Transendothelial migration assay

The transendothelial migration assay for the assessment of extravasation in vitro was performed following a published protocol³⁰ and is based on a transwell invasion assay set-up. Briefly, 5.0 × 10⁴ HUVEC resuspended in complete growth medium were plated into a transparent 24-multiwell insert at 8-μm pore size precoated with standard Matrigel (Corning) and maintained for 12 to 24 hours at 37°C and 5% CO₂ to form a confluent cell monolayer. The integrity of the monolayer was confirmed by microscopic examination of the transwell apical side and phalloidin staining of HUVEC plated into a matched control well. Transwell top chambers with the HUVEC monolayer inside were then seeded with 2.5 × 10⁴ hAFSCs resuspended in serum-free basal medium and bottom chambers were filled with basal medium supplemented with serum (complete growth medium). After 22 hours of incubation, migrated cells on the transwell bottom membrane were processed for crystal violet staining and quantification as described for the transwell invasion assay. For interpretation of results, a standard transwell invasion assay (without the HUVEC monolayer) was run in parallel.

Immunofluorescence

Cells grown and treated in 96-well plates were fixed in 4% paraformaldehyde (Electron Microscopy Sciences) in 1X PBS (Lonza) for 15 minutes, followed by permeabilization in blocking buffer (1% BSA in 1X PBS) containing 0.3% Triton X-100 for 1 hour and incubation with primary and secondary antibodies (CST) diluted in 1% BSA/0.3% Triton X-100 in 1X PBS for 16 to 24 hours at 4°C and 60 minutes at room temperature, respectively. Nuclei were counterstained with 4′,6-diamidino-2-phenylindole (DAPI) (2 μg/mL) (Merck Millipore) for 3 minutes at room temperature before image acquisition on an Olympus IX51 inverted microscope.

Densitometry

Densitometry of immunoblots for the quantification of full-length vimentin and its inactive ~48-kD cleavage fragments^31,32 was performed using ImageJ following standard protocols. Total vimentin includes the 57-kD full-length protein and the ~48-kD cleavage fragments. The percentage of cleavage fragments is presented as % cleaved vimentin.

Statistical analysis

Student's t-test (unpaired, two-tailed) was used to compare two groups for independent samples. Values are shown as mean ± SD of biological replicates from one representative experiment or as mean ± SEM of biological replicates from independent experiments. Results documented by immunoblots, zymography gels or micrographs are representative of experiments that were repeated independently.

RESULTS

hAFSCs harbor a mesenchymal phenotype and express motility-associated markers

All eight hAFSC lines used in this study were originally established from native human amniotic fluid cell samples by immunoselection for CD117 (c-Kit, the receptor for stem cell factor) through magnetic cell sorting. With the exception of the polyclonal line CD117/2, all hAFSC lines were generated as monoclonal cell lines by limited dilution-based single-cell cloning and the expansion of so derived clones. The comprehensive characterization of these AFSC lines with regard to embryonic and mesenchymal and/or neural marker expression and cellular characteristics has been published earlier (Figure S1).^9-11,21-24 These cell lines exhibit logarithmical proliferation without the need of feeder layers, with stable normal karyotypes and without evidence for spontaneous differentiation or apoptosis^9-11,21-24 (see also Figure 1A). The here studied hAFSC lines were found to display comparable mesenchymal-like cell morphology and growth properties, such as scattered, cell–cell adhesion-independent cell growth (Figure 1A).

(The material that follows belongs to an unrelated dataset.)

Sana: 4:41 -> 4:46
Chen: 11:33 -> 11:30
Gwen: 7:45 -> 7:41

Both cell shape and cell size are of significant relevance in the context of cell migration.³³ Accordingly, we next analyzed the cell volume of the hAFSC lines included in this study. Probably with the exception of the SSC.I line, the cell size of the different hAFSCs was found to be very comparable. Compared to other human cells, such as primary amniotic fluid cells obtained through amniocentesis performed for routine prenatal diagnosis (AF.I, AF.III), primary lung fibroblasts (IMR-90), primary foreskin fibroblasts (CCD1079Sk, HFF-1), primary human cardiac fibroblasts (HCF), primary human chondrocytes (HCH), and human fibrosarcoma cells (HT1080), hAFSCs exhibit a smaller average size (Figure 1A-C).

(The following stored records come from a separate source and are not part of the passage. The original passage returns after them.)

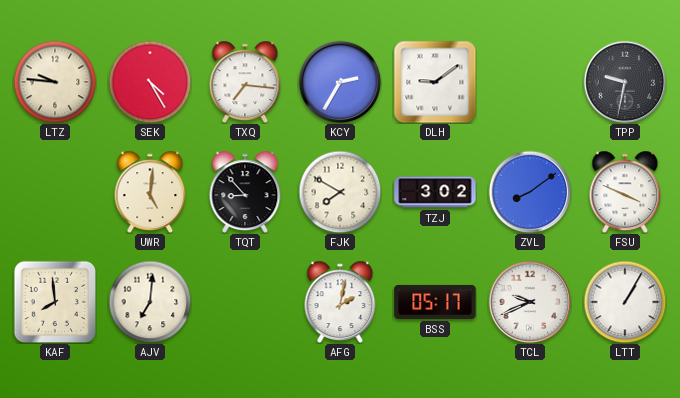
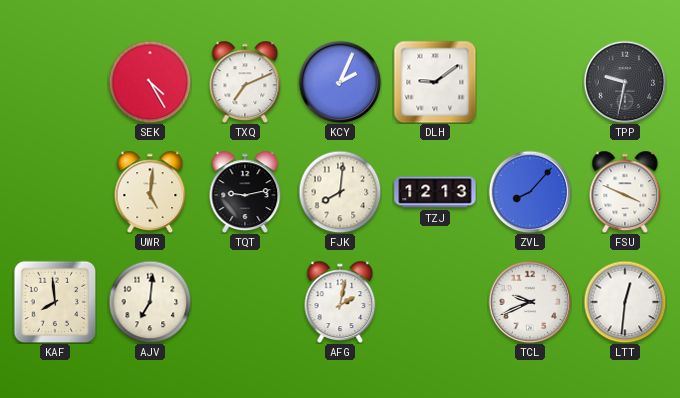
LTZ: 9:46 -> none
TXQ: 7:16 -> 7:11
KCY: 2:35 -> 2:04
TQT: 8:53 -> 9:13
FJK: 7:50 -> 8:01
TZJ: 3:02 -> 12:13
ZVL: 8:09 -> 8:07
BSS: 05:17 -> none
LTT: 1:05 -> 12:31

In the course of epithelial-mesenchymal transition (EMT) E-cadherin is downregulated and N-cadherin expression, which promotes invasiveness, is induced.³⁴ The matched pair of epithelial and mesenchymal hepatocellular carcinoma cells (HCC-1.2 and HCC-1.1) is a useful tool to investigate these molecular events associated with EMT.²⁵ In contrast to epithelial cells, mesenchymal cells exhibit expression of the invasion-mediating mesenchymal marker vimentin, the E-cadherin-repressing transcription factors Snail, Slug and ZEB1 and the ECM-degrading protease MMP14.^32,35-38 Having confirmed the reliability of our immunoblot setting to analyze these markers in epithelial and mesenchymal cells (Figure 2A), we applied this approach to hAFSCs.

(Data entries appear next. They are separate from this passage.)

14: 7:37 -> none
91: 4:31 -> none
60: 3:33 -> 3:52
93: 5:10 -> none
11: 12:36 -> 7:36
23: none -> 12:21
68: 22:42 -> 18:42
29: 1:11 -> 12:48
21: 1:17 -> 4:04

In the course of these experiments, we found all hAFSCs to be negative for E-cadherin and to exhibit abundant expression of N-cadherin, vimentin (we co-evaluated its inactive cleavage fragments of ∼48-kD), Snail, Slug, ZEB1, and MMP14 (Figure 2B). Since mesenchymal 3D migration depends on MMP-mediated proteolytic matrix degradation, we next sought to answer the question whether hAFSCs secrete active MMPs. Gelatin zymography of conditioned medium revealed that hAFSCs secrete active MMP2, but not MMP9 (Figure 2C,D). Taken together, our findings define a mesenchymal cell morphology and shape, a small cell size and the expression of motility-associated proteins as a uniform characterization of hAFSCs.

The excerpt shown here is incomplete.